Just the exact steps I have been looking for Thank you. My specific scenario is a server to server call which means that calling client server should not get the Microsoft credentials popup screen. It should just return with Unauthorized.
Good job! Very simple and easy to follow!
Very good information.
Good Job! I was following your tutorial step by step and it worked like a charm. Very simple and easy to follow, thank you!
Very good explanation
Very nice. Thank you!
Thank you for sharing!
Thanks Man. You saved my life..
thank you its helpful
Thanks, very helpful
Good one.... to the point
What I'm looking for is exactly delivered by you. Thanks sir. By the way, can u also show how does we handle token generation and redirection in fronted so that it should behave like SSO without even asking for credentials once we login into the laptop, it should use those
Hi,
It is asking for Microsoft credentials and user consent on calling access token api.
Is there a way to avoid this as I would be calling the access token api from Java code.
Also, let's suppose if the application calling this api is on-premise, then the client app should be created on client's subscription right ?
Hello - do you have the solution to your question? I need to call my API via Java as well and I don't want any popups to happen and ask for microsoft login window. Thanks.
Nice video!
Nice video! However, is there a particular reason to still use the implicit flow instead of authorization code?
Hi Nejc, Thanks for your comment.
Please check this page for the explanation. I created this video to show how to setup the Azure AD application and test it using Postman. It's not to advocate a particular approach.
What does it mean if you couldn’t connect to the backend api even with the access token from the postman?
how did you create solution? please provide details what is magic in solution?
This was a good video. Is there a way we can pass the username and password (in some sort of json file or any other way) so that the screen for authentication doesn't pop-up. The reason i ask for this is i need to merge the api call in my code base please.
Hello - do you have the solution to your question? I need to call my API via Java as well and I don't want any popups to happen and ask for microsoft login window.
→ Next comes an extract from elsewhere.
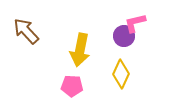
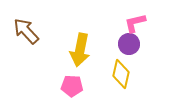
purple circle: moved 5 px right, 8 px down
yellow diamond: rotated 12 degrees counterclockwise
Thanks.
If I add multiple scopes in host app and give permissions to those scopes in client app and then if I request the token with specific scope still it returns all the scopes in token instead of specific scope which is requested while generating token. Please let me know what can be possible fix.
Hi Pinkesh,
In case of multiple scopes, if you ask for any scope and you approve it then it will always returned even if you have not asked for it. Eventually once you have approved all the scopes token will contain all the scopes.
Let's suppose you have two scopes ScopeA and ScopeB. If in the first token you have only ask for ScopeA then token would contain only ScopeA. In the next request if you ask for ScopeB then you will get both the scopes. So it works incrementally. I hope it will answer your query.
Thanks
thank you
good
Thank you my friend I was missing BEARER word in front of token, spent hours debugging
Happy that it helped.
I am stuck at a point where my client app is successfully integrated with azure ad and I couldn’t do the same with the backend. Could you please help me with that ?
Hi Bindu, Please let me know the error details.
Thanks.
Hi , i did all the steps as you did but I'm getting this error , I don't know if you can help
We're unable to complete your request
invalid_request: The provided value for the input parameter 'redirect_uri' is not valid. The expected value is a URI which matches a redirect URI registered for this client application.
Hi Tech Dev Sleep ,Please check the *Redirect URIs* in Azure AD App registration for Gherkin.Catalogue.PostmanClient and Postman environment's *callbackUrl* variable value. It should be exactly the same. In the video, it is getpostman.com/oauth2/callbackurl copy paste this url in both places to make sure they are same. It should resolve the issue. Please let me know if you still have problem.